Question

I wanted an algorithm to eliminate the sides of a cyclic directed graph or mostly a Tournament and output a tree kind of structure with minimum number of sides.

The elimination should be based on the weight of the sides, as described below in as a simple real world example.

If there are three friends A,B,C. Take a scenario of borrowing & returning money between each other.

Person A has to transfer Person B - $10. Person B has to transfer Person C - $20. Person C has to transfer Person A - $20.

In the final settlement to minimize the number of transfers between each other we can rearrange the above to something like "Person B will transfer Person A - $10" and everything is settled.

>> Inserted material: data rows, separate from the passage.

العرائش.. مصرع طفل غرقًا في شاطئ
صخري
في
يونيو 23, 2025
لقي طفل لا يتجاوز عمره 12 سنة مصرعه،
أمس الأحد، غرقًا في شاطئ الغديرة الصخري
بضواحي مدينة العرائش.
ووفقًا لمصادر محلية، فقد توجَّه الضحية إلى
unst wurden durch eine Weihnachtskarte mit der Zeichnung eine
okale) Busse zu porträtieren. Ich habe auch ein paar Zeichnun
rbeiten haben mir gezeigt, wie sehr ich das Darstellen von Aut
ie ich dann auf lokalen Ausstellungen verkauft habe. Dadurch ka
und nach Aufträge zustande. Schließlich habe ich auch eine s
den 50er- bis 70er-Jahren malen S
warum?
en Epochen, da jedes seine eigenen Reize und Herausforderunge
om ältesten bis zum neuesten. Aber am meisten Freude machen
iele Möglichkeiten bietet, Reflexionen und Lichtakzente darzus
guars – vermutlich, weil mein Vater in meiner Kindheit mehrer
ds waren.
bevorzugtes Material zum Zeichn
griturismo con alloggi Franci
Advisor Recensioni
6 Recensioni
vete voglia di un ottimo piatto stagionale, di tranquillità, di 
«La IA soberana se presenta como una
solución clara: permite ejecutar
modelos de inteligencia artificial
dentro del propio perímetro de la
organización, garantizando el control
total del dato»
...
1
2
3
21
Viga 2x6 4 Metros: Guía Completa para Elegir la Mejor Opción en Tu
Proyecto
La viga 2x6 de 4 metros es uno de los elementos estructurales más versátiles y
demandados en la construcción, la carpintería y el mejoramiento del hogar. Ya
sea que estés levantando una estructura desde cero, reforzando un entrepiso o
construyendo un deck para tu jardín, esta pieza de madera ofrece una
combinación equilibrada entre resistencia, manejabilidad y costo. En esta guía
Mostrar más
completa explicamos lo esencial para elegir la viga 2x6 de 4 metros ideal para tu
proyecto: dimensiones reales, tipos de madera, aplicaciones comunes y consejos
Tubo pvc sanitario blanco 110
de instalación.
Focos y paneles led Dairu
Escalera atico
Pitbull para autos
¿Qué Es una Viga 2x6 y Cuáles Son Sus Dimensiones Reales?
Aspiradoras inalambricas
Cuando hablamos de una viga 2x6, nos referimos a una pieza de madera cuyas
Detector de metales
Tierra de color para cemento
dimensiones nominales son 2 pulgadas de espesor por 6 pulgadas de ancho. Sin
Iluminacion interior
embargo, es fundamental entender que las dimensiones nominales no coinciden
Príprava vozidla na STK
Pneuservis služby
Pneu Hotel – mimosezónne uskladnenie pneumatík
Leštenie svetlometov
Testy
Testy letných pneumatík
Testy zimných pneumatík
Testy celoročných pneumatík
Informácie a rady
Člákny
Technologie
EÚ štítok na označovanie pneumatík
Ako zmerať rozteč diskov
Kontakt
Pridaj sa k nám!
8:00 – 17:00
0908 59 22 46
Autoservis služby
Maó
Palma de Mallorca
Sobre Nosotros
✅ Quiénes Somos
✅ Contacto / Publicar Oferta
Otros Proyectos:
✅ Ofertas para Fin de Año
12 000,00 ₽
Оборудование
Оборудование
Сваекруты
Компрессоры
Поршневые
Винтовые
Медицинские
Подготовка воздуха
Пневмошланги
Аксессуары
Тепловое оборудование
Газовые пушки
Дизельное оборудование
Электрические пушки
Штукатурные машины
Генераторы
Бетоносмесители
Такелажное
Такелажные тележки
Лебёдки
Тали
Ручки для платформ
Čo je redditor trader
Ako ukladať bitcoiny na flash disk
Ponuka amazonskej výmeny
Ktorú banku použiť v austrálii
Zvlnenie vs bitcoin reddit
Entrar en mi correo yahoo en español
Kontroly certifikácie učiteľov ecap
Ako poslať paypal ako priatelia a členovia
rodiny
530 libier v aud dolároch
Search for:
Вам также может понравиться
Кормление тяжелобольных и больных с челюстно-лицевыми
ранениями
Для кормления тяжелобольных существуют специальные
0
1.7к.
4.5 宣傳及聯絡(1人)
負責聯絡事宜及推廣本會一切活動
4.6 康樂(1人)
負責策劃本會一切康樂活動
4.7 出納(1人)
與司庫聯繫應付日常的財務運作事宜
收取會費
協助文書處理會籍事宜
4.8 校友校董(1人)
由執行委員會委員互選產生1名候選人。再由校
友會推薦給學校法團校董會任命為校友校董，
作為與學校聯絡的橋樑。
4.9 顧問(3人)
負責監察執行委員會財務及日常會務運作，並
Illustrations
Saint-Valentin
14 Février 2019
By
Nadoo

I am looking for some algorithm which will work for any number of nodes when weight of each side and direction is given.

Given that the graph can be rearranged and chances are high that the graph might be a "Tournament" where each node is connected to all the nodes in the graph, what would be the best approach I follow.

Was it helpful?

Solution

n - 1 edges is pretty easy to obtain. First compute everyone's "net worth", put the borrowers in one list, put the lenders in another, and then repeatedly make a transfer from the borrower at the front of the line to the lender, removing one or both if they are saturated (returned to zero).

The preceding algorithm is a 2-approximation. Minimizing the number of transfers means maximizing the number of doubly-saturating transfers, which is a knapsack-like problem that's at least weakly NP-hard. There's an exponential-time dynamic program that might be suitable for small n (naive is more like n^n).